— Ладно, все эти тёрки в прошлом остались. Мы ныне в одной лодке все сидим. Так что и работать будем сообща. А тебя, друг ты мой ситный, — обращаюсь к охраннику, — как звать прикажешь?
— Норкин Павел Петрович. Инспектор охраны, старший лейтенант.
— Ага! Ну а я — майор, ежели, кто ещё не в курсе. Так что и командовать придётся мне. Вопросы у кого есть?
Оба моих собеседника, почти синхронно, отрицательно мотают головами.
— Ну, так потопали!
Подбираю автомат Норкина.

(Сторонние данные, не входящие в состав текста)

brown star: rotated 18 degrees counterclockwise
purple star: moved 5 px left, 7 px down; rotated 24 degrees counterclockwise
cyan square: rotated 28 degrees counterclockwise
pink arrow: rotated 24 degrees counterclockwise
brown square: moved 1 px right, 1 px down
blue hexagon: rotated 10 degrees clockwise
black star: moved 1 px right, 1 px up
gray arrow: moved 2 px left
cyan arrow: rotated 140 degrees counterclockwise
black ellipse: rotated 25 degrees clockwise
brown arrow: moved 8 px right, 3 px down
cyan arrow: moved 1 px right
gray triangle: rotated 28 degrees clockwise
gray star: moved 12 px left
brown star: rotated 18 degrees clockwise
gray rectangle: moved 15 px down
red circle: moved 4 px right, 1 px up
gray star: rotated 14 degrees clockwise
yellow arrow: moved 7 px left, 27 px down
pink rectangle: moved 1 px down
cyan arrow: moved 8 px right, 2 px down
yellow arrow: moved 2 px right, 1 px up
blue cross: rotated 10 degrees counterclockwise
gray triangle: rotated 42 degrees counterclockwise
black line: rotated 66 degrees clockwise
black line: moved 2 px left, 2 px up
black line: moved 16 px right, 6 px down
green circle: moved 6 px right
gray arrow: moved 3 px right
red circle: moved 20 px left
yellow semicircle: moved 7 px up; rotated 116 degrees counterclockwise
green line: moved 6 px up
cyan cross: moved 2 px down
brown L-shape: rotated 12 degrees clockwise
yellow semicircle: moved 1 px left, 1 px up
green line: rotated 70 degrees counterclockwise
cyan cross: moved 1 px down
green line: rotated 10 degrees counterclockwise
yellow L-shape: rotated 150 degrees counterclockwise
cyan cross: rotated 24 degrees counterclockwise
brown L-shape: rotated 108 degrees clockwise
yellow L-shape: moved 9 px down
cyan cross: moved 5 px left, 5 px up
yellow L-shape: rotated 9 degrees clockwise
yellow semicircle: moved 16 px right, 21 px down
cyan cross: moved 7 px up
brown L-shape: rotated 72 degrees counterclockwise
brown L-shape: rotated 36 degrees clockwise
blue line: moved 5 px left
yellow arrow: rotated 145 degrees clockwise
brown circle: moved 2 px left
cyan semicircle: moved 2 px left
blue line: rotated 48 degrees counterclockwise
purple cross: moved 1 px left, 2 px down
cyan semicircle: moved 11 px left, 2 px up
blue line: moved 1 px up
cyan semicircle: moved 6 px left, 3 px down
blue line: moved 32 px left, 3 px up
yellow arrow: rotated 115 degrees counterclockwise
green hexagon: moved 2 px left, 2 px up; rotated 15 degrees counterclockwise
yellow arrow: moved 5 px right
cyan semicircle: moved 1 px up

Всё равно, он ранен и работать двумя руками не может. Тот понимающе кивает и, наклонившись к Малкину, вытаскивает у того из кобуры ещё один пистолет. Суёт его за пояс.

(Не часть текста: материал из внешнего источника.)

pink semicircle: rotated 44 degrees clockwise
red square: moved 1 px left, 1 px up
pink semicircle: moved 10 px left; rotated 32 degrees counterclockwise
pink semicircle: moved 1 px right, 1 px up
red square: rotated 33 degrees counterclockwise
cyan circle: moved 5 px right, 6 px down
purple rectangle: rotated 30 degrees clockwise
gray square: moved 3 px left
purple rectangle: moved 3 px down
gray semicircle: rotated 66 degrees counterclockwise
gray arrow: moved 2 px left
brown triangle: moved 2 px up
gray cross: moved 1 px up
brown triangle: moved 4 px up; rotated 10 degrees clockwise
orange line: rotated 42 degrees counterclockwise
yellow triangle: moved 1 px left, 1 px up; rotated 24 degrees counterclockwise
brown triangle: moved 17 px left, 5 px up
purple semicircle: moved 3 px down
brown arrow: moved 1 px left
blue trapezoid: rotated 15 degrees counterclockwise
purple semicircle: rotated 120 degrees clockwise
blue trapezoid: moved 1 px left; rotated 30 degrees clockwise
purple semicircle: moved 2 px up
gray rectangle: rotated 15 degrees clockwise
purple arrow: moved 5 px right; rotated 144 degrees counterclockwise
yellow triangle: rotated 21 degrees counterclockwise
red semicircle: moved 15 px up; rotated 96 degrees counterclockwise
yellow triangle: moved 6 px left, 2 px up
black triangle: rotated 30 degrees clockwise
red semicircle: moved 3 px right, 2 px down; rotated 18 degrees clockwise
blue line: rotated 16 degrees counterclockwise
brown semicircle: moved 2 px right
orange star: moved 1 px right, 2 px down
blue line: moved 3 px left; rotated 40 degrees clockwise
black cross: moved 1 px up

Осторожно, пригибаясь к земле, следуем за ним. Павел поминутно останавливается, сверяется с какими-то ориентирами и двигается дальше. Наша группа снова поднимается вверх по склону. Где-то рядом должны быть ещё ребята… только где? Пулемёт на правом фланге не умолкает. Чёрт его дери, когда же он стволы менять успевает? Насколько я помню, ствол у данного пулемёта нагревается быстро и менять его в тесном бункере — тот ещё геморрой. В ответ размеренно бьёт пушка бронетранспортера. Иногда её поддерживает пулемёт. А он-то по кому стреляет? Башню пробить хочет? Так у неё броня сантиметров двадцать толщиной!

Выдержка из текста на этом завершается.